Deductions and other acts concerning remuneration.
In terms of section 12, an employer must not make any deductions from an employee’s remuneration unless the employee agrees to the deduction in writing and the subtraction does not in aggregate exceed more than one-third of the employee’s remuneration. Cumulative subtractions, however, performed in terms of any law or court order, are not subject to the one-third limitation and are calculated separately. These deductions include tax, social security, fines, garnishee orders etc.

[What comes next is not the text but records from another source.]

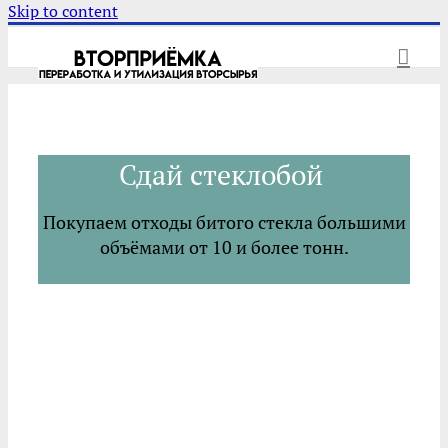
Skip to content
Сдай стеклобой
Покупаем отходы битого стекла большими
объёмами от 10 и более тонн.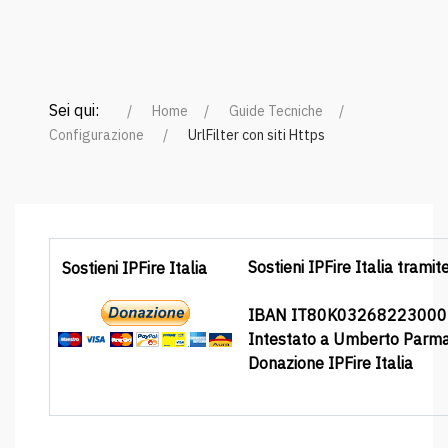
Sei qui:
Home
Guide Tecniche
Configurazione
UrlFilter con siti Https
Sostieni IPFire Italia tramit
Sostieni IPFire Italia
IBAN IT80K0326822300
Intestato a Umberto Parm
Donazione IPFire Italia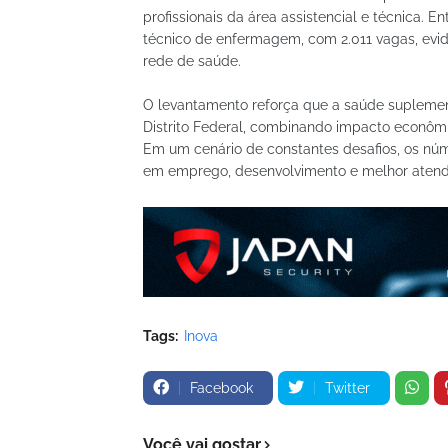
profissionais da área assistencial e técnica. E
técnico de enfermagem, com 2.011 vagas, evid
rede de saúde.
O levantamento reforça que a saúde suplemen
Distrito Federal, combinando impacto econômi
Em um cenário de constantes desafios, os nú
em emprego, desenvolvimento e melhor atend
Tags:
Inova
Facebook
Twitter
Você vai gostar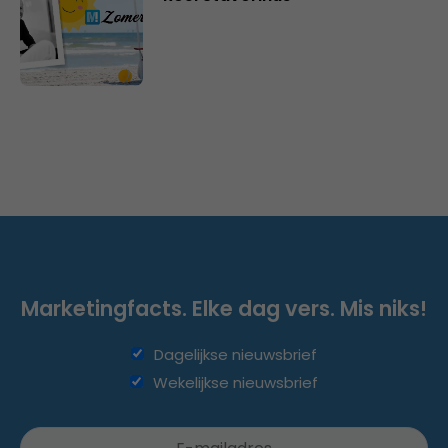
Marketingfacts. Elke dag vers. Mis niks!
Dagelijkse nieuwsbrief
Wekelijkse nieuwsbrief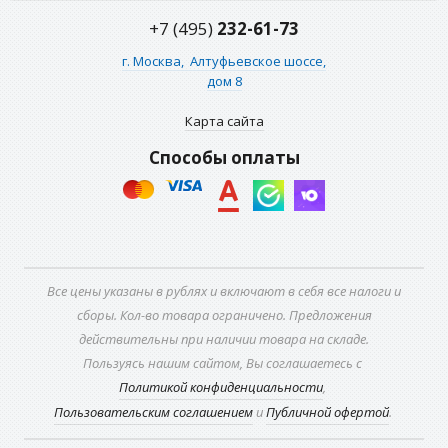
+7 (495)
232-61-73
г. Москва,
Алтуфьевское шоссе,
дом 8
Карта сайта
Способы оплаты
Все цены указаны в рублях и включают в себя все налоги и
сборы. Кол-во товара ограничено. Предложения
действительны при наличии товара на складе.
Пользуясь нашим сайтом, Вы соглашаетесь с
Политикой конфиденциальности
,
Пользовательским соглашением
и
Публичной офертой
.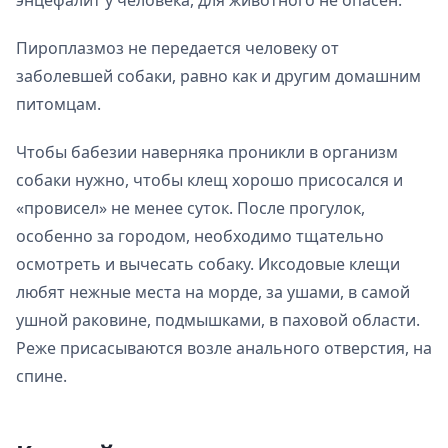
энцефалит у человека, для животного не опасен.
Пироплазмоз не передается человеку от
заболевшей собаки, равно как и другим домашним
питомцам.
Чтобы бабезии наверняка проникли в организм
собаки нужно, чтобы клещ хорошо присосался и
«провисел» не менее суток. После прогулок,
особенно за городом, необходимо тщательно
осмотреть и вычесать собаку. Иксодовые клещи
любят нежные места на морде, за ушами, в самой
ушной раковине, подмышками, в паховой области.
Реже присасываются возле анального отверстия, на
спине.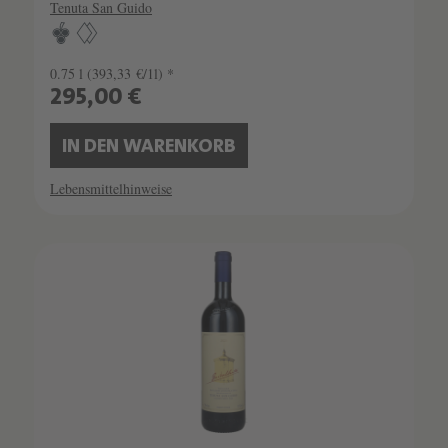
Tenuta San Guido
0.75 l
(393,33 €/1l) *
295,00 €
IN DEN WARENKORB
Lebensmittelhinweise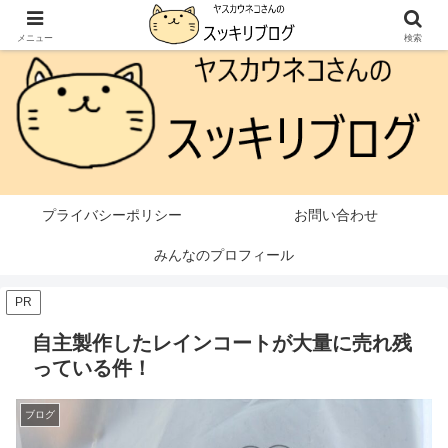
本ページはプロモーションが含まれています
メニュー
検索
プライバシーポリシー
お問い合わせ
みんなのプロフィール
PR
自主製作したレインコートが大量に売れ残
っている件！
ブログ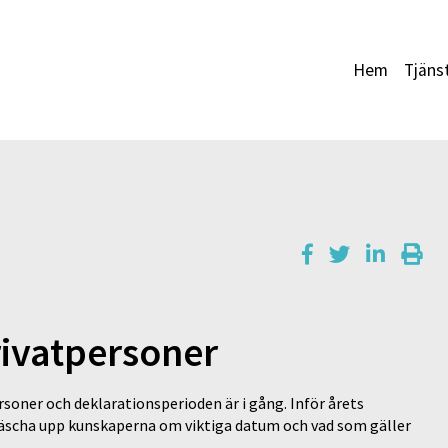
Hem
Tjäns
rivatpersoner
rsoner och deklarationsperioden är i gång. Inför årets
fräscha upp kunskaperna om viktiga datum och vad som gäller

An employer must also not:
Levy a fine on an employee, unless such a fine is authorised by statute or collective agreement
Accept repayment of any remuneration paid to an employee
Allow an employee to acknowledge receipt for more pay than he / she actually received
Require an employee to buy goods from a shop owned or managed on behalf of the employer, or to utilize the services of the employer in lieu of remuneration
Require an employee to pay more for any goods supplied by the employer than the price paid by the employer plus reasonable overheads
Deductions that are allowed:
Permitted deductions, authorised by the employee, up to a total of one-third of the employee’s remuneration are limited to:
Rent for accommodation provided by the employer
Goods sold by the employer
Money loaned by the employer
Contributions to employee benefit funds
Trade union fees
Deductions may also be made by the employer if required or permitted under collective agreement or arbitration award, these may however, together with all other deductions authorised by the employee, not exceed one-third of the employee’s remuneration.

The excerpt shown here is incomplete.